§ **Data to examine**
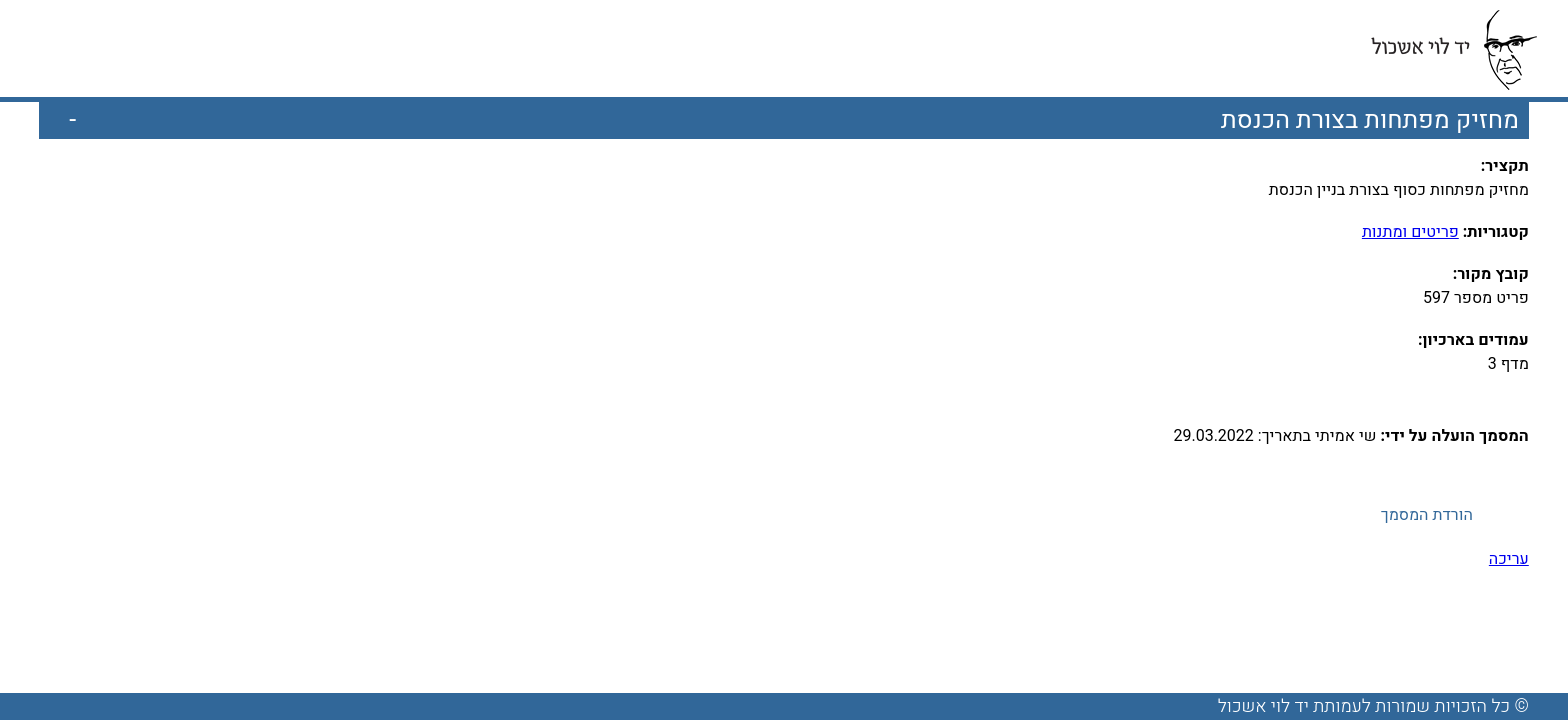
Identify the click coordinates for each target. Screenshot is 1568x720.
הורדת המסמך (1427, 515)
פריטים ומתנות (1410, 232)
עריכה (1509, 559)
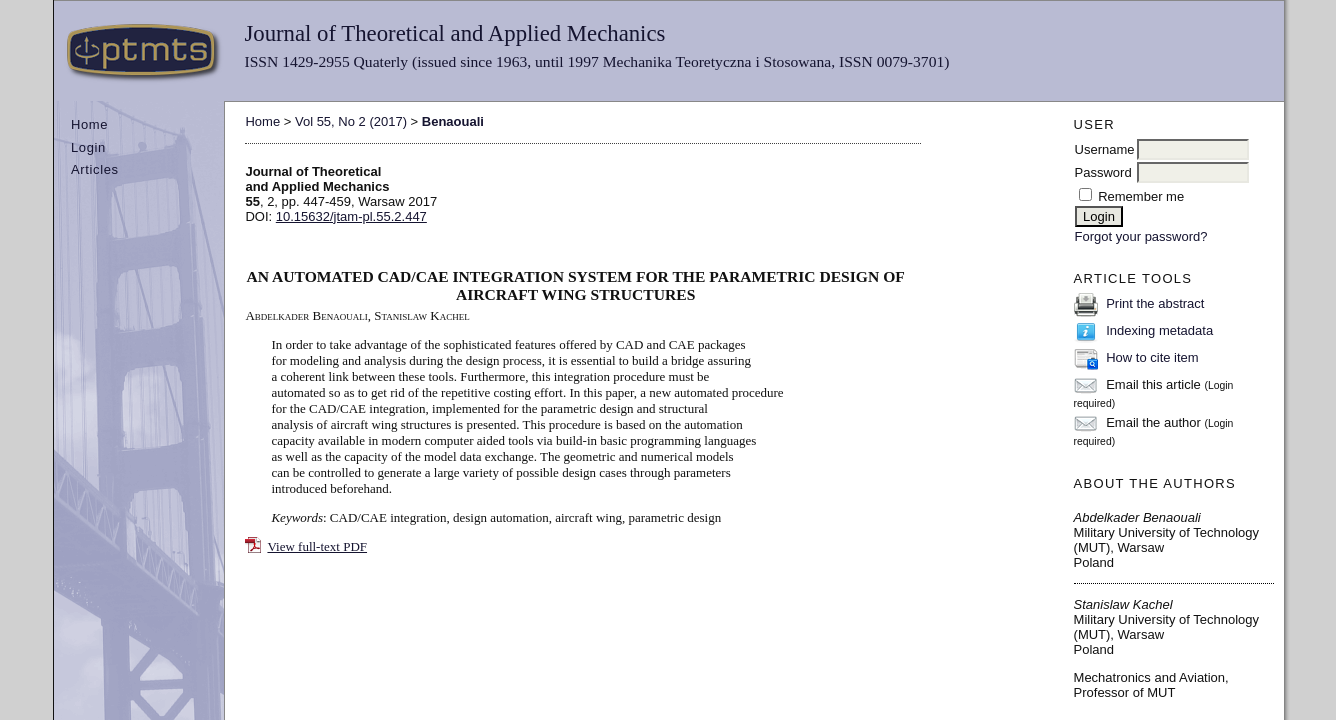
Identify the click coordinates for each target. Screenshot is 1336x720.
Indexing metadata (1159, 330)
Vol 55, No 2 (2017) (351, 121)
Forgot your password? (1141, 236)
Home (89, 124)
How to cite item (1152, 357)
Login (88, 147)
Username (1105, 149)
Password (1103, 172)
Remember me (1141, 196)
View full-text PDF (317, 546)
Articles (95, 169)
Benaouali (453, 121)
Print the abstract (1155, 303)
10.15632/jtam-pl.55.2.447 (351, 216)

§ **Assignment**
Please transcribe every entry above exactly, leaving out any pictures.

§ **Exercise output**
Identify the click coordinates for each target. Screenshot is 1568x720.
הורדת המסמך (1427, 515)
פריטים ומתנות (1410, 232)
עריכה (1509, 559)
Identify the click coordinates for each target. Screenshot is 1336x720.
Indexing metadata (1159, 330)
Vol 55, No 2 (2017) (351, 121)
Forgot your password? (1141, 236)
Home (89, 124)
How to cite item (1152, 357)
Login (88, 147)
Username (1105, 149)
Password (1103, 172)
Remember me (1141, 196)
View full-text PDF (317, 546)
Articles (95, 169)
Benaouali (453, 121)
Print the abstract (1155, 303)
10.15632/jtam-pl.55.2.447 (351, 216)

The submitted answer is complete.